» Requirement
Below are entries. Pull out all lines containing "this".

» Provided data

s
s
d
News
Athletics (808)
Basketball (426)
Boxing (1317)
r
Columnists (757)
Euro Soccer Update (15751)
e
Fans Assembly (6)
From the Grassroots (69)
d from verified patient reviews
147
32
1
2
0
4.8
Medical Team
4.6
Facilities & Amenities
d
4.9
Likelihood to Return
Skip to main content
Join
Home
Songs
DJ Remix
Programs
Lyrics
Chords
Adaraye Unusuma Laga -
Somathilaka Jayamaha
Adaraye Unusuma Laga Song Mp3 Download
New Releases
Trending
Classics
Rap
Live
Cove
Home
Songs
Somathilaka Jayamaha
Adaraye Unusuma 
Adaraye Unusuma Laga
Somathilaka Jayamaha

* * *

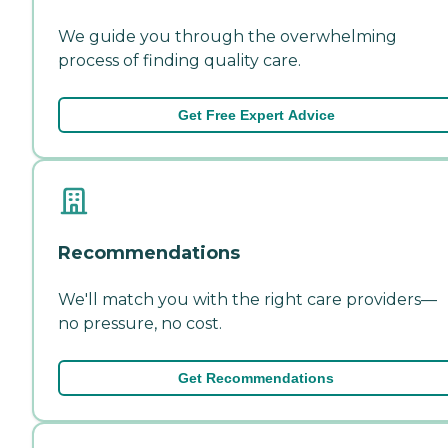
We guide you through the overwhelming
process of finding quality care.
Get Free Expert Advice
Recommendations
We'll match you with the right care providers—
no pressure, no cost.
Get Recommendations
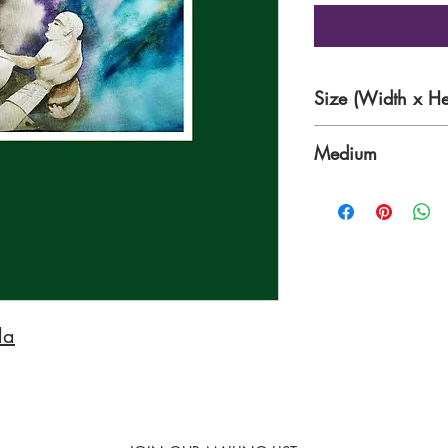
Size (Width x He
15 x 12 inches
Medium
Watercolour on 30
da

---

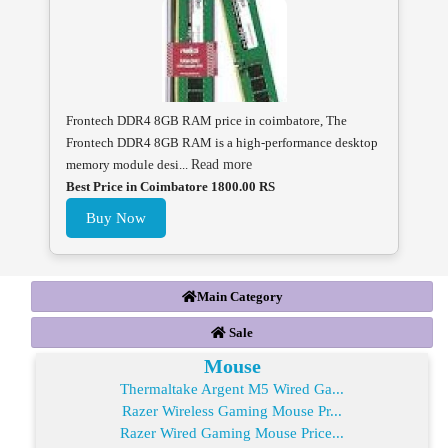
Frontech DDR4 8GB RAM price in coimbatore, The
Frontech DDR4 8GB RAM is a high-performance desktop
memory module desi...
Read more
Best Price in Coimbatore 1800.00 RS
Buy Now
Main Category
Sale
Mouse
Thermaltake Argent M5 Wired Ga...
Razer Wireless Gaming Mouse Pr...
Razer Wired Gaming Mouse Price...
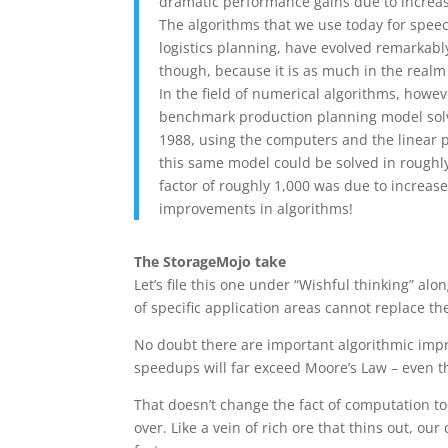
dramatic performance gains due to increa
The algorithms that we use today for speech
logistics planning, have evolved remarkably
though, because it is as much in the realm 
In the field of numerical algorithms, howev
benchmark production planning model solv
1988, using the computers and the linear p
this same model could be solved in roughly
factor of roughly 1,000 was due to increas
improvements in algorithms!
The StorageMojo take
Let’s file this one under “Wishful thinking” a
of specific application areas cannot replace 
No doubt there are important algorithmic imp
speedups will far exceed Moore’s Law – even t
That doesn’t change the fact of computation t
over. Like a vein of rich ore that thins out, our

» Expected answer
this same model could be solved in roughly
Let’s file this one under “Wishful thinking” a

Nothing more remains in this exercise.